Though some of my friends have often commented that I have a face MADE for radio, I often wonder if my experiences with ham radio are typical, atypical, or just bizarre. For some background, I have been a licensed Ham for over 20 years. I was licensed initially as a Technician and enjoyed a lot of 2 meters and 440 activity for several years. Life intruded and I fell into inactivity until a couple of years ago. In the interim, I had lost all my equipment and so I decided to purchase a new HT. I spent several months trying to listen around to the local repeaters and heard virtually no traffic at all. I gave up and put it away until a few months ago when I decided I’d try again. Figuring that I was in a zone where reaching anything with just a tiny HT and it’s rubber ducky antenna, I invested in a couple of small, inexpensive antennas to try to get some better “reach”. Listening carefully, I still heard a minimum of traffic and nearly gave it up again until I came across a few people who showed up on a couple of the repeaters I could reach. I established contact and made some friends and started listening even more, trying to talk with anyone who came onto the repeaters.

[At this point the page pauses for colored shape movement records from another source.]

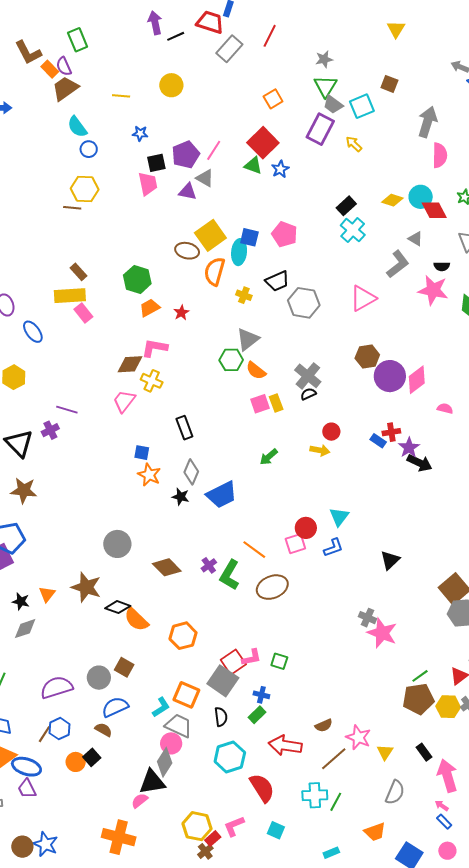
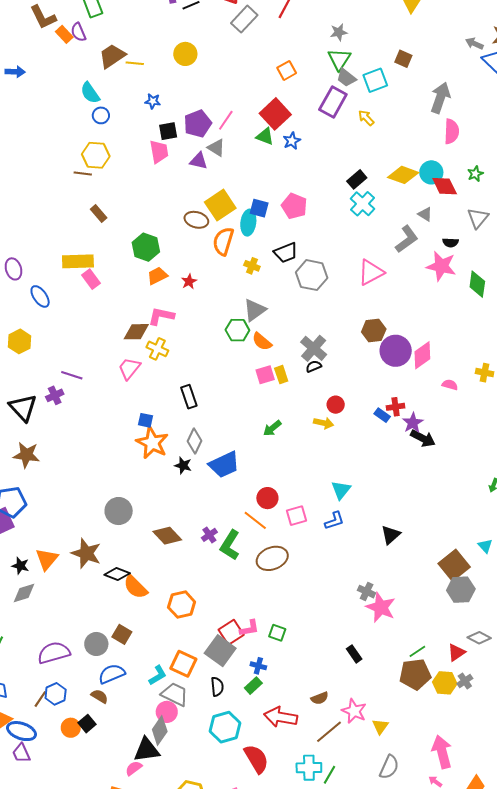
brown trapezoid: (65, 88) -> (112, 56), moved
yellow diamond: (392, 200) -> (403, 175), size x1.4
brown rectangle: (78, 272) -> (99, 213), moved
orange star: (149, 475) -> (152, 443), size x1.4
red circle: (306, 528) -> (267, 498), moved
orange triangle: (47, 594) -> (47, 559), size x1.4
black rectangle: (424, 752) -> (354, 654), moved

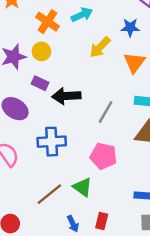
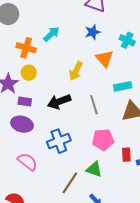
yellow arrow: (100, 47) -> (76, 71), moved
purple rectangle: (40, 83) -> (25, 102), moved
gray line: (106, 112) -> (94, 105), turned -30
red rectangle: (102, 221) -> (126, 155), moved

Sound familiar at all? It’s true there had been a relative dearth of people to talk to, but through all this I learned something about myself. By not asking who was listening and not being “vocally present” on the repeater, I was participating in furthering that vacuum. I was helping to further the very situation about which I felt so sad.
Now I assure you, I am not taking any credit for the changes, but there has been a significant change on the repeater I frequent most often. Several people who admit to have been only listening for so long now regularly get on the air and participate. Maybe it’s a few new voices to talk to, or maybe they’re just remembering the excitement that I still feel when I get to talk to someone over the radio. Whatever it is, I think I’ve learned my lesson and will make a distinct effort to be on the air and “active” more often.
Remember, Amateur Radio privileges are just that, privileges. We either use them or we will surely lose them!